Это были годы террора, и вопрос стоял ясно и однозначно: "кто не с нами, тот против нас" и "если враг не сдается - его уничтожают".
Сейчас, почти через 70 лет, многое встало на свои места, теперь почти понятно, как следовало бы поступать, видна правота или ущербность того или иного... А в то время "врагами" были очень конкретные люди. Каждая неудача, авария имела свою фамилию, имя и отчество. Шла жестокая борьба за власть. Отцу надо было выбирать свой путь актера и человека именно в это страшное время, когда к успеху многие шли по трупам.
По окончании работы над фильмом, накануне праздничной премьеры, был арестован главный оператор картины В. Нильсон. Он вместе с Г. Александровым снимал фильм "Веселые ребята", был другом отца и уважаемым человеком среди работников съемочной группы кинокомедии "Цирк".
Отец не мог поверить, что он "враг народа", не присоединился к осуждающим голосам.
Страх ареста был так велик, что некоторые оставшиеся в живых современники, не хотят говорить об этом событии до сих пор.
Председателем кинокомитета тогда был Б. Шумяцкий, который на просмотре материала фильма предложил Г. Александрову некоторые доработки. Отец вспоминает: "Шумяцкий сказал: "Гриша, ты сделал хороший фильм, я даю тебе месяц - и у тебя будет шедевр"".
После этого В. Нильсон при помощи мягкого объектива переснял на "заднике" все крупные планы Орловой. Отцу было тогда 24 года, а Любови Петровне - на десять лет больше.
Вообще нравы того времени были несколько странными.

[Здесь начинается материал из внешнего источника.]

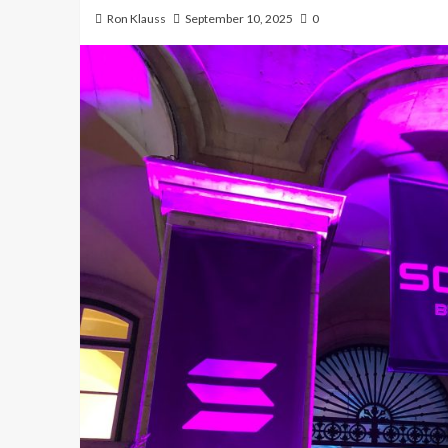
Ron Klauss
September 10, 2025
0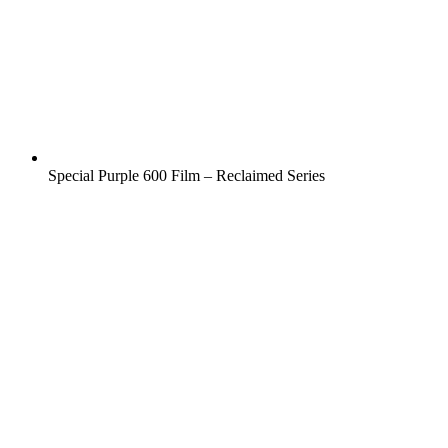
Special Purple 600 Film – Reclaimed Series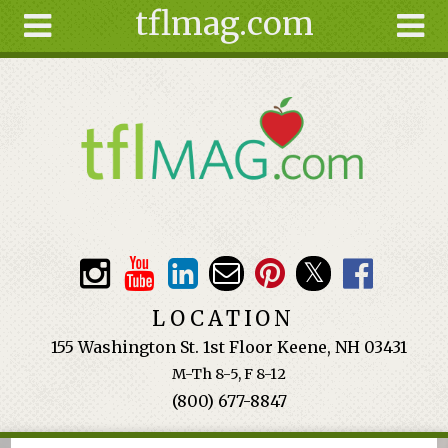
tflmag.com
Skip to main content
Search
Search
form
About
Articles
Recipes
Wellness
Tools
Events &
LOCATION
Classes
155 Washington St. 1st Floor Keene, NH 03431
Ingredients
M-Th 8-5, F 8-12
(800) 677-8847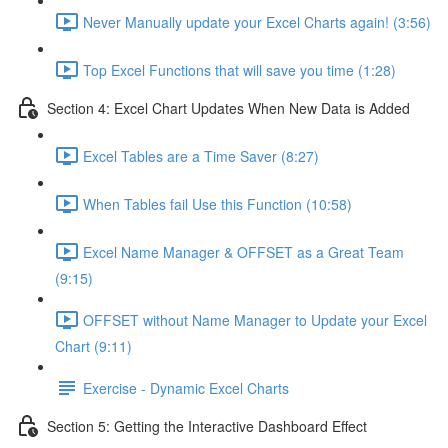
Never Manually update your Excel Charts again! (3:56)
Top Excel Functions that will save you time (1:28)
Section 4: Excel Chart Updates When New Data is Added
Excel Tables are a Time Saver (8:27)
When Tables fail Use this Function (10:58)
Excel Name Manager & OFFSET as a Great Team
(9:15)
OFFSET without Name Manager to Update your Excel
Chart (9:11)
Exercise - Dynamic Excel Charts
Section 5: Getting the Interactive Dashboard Effect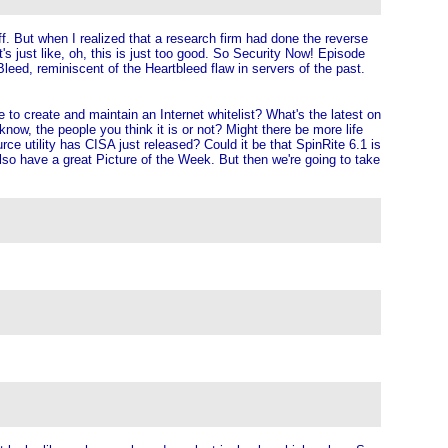
f. But when I realized that a research firm had done the reverse
's just like, oh, this is just too good. So Security Now! Episode
Bleed, reminiscent of the Heartbleed flaw in servers of the past.
e to create and maintain an Internet whitelist? What's the latest on
ow, the people you think it is or not? Might there be more life
e utility has CISA just released? Could it be that SpinRite 6.1 is
so have a great Picture of the Week. But then we're going to take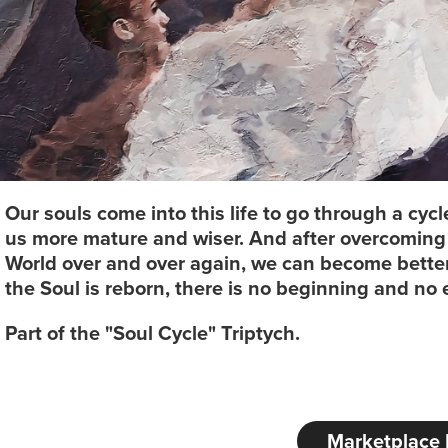
Our souls come into this life to go through a cy
us more mature and wiser. And after overcoming a
World over and over again, we can become bett
the Soul is reborn, there is no beginning and no 
Part of the "Soul Cycle" Triptych.
Marketplace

Всем известно, что сценарий фильма "Цирк" написан по пьесе "Под куполом цирка" Ильфа и Петрова. Однажды на просмотре рабочего материала авторы стали категорически возражать против изменения текста в одном из эпизодов. В ходе дискуссии даже предъявили ультиматум: если сцена не будет выполнена по сценарию, они в знак протеста снимут свои фамилии с титров фильма. Б. Шумяцкий посоветовал Г. Александрову оформить этот конфликт документально и предложить Ильфу и Петрову подписать соответствующую бумагу. Что и было сделано. И хотя пьеса "Под куполом цирка" с огромным успехом шла в Москве, печаталась как отдельным изданием, так и в собрании сочинений Ильфа и Петрова, во всех статьях о фильме "Цирк" в течение полувека автором сценария назывался Г. В. Александров.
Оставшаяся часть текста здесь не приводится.